# How to build a simple boost pedal?



## GuitaristZ (Jan 26, 2007)

I was going to build a fuzz face pedal once, but never finished it so I just took all the parts and put them away. Now I am thinking I could use a simple boost pedal. Just one know to turn up the volume and a switch to turn it off and on. Is it possible to do this with just a few parts? I dont want a complicated circuit. I want something super simple. Thanks!


----------



## elcabong (Mar 6, 2006)

Something like the Rangemaster could be what your looking for. It is rather simple, just one transistor and a few other parts and it has a good reputation as a booster.

I have most of the parts to build one, I still need to find a good Ge transistor for it.


----------



## PaulS (Feb 27, 2006)

Rangemaster is not a transparent boost, brings out the upper mids and highs. Has a unique sound but I found it kind of likes humbuckers over single coils. There are lots of Jfet style boosts out there that are simple and fairly transparent. Check out general guitar gadgets and the diy forums for some circuit ideas.


----------



## Hamm Guitars (Jan 12, 2007)

The simplest method would only use a resistor, a switch and two jacks.

The normal state would have the resistor in line, attenuating the signal from your guitar, and stepping on the switch would remove the resistor from the circuit giving you full power.

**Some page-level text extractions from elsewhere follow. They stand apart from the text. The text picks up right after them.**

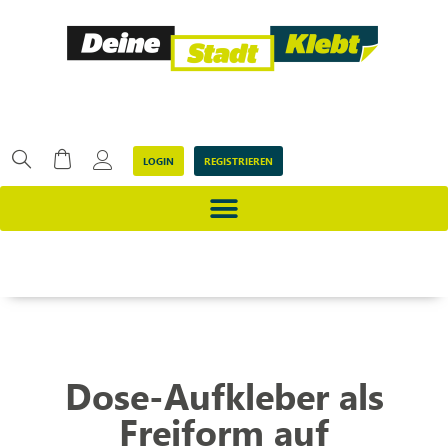
LOGIN
REGISTRIEREN
Dose-Aufkleber als
Freiform auf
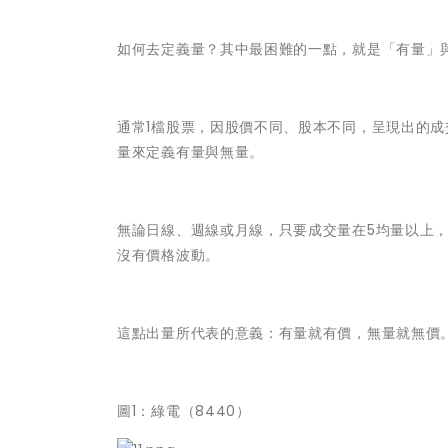
如何去定義量？其中最困難的一點，就是「有量」
通常1檔股票，因股價不同、股本不同，呈現出的成
量來定義有量與無量。
無論日線、週線或月線，只要成交量在5均量以上
沒有價格波動。
這點出量所代表的意義：有量就有價，無量就無價
圖1：綠電（8440）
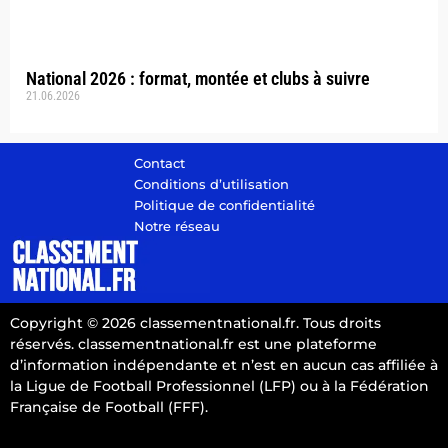
National 2026 : format, montée et clubs à suivre
21.06.2026
Contact
Conditions d’utilisation
Politique de confidentialité
Notre réseau
Copyright © 2026 classementnational.fr. Tous droits
réservés. classementnational.fr est une plateforme
d’information indépendante et n’est en aucun cas affiliée à
la Ligue de Football Professionnel (LFP) ou à la Fédération
Française de Football (FFF).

You could however, just use the volume controll on your guitar and get the same effect. It's not a boost, but it is the simplest method of getting a switch between two volume levels.


----------



## Ripper (Jul 1, 2006)

I've built a couple of copies of the LPB-1 and they work great. Simple circuit, easy to do on just a perf or breadboard. Very transparent and has up to 30db of boost. You can find the plans/schematics for this just by doing a google search for them.


----------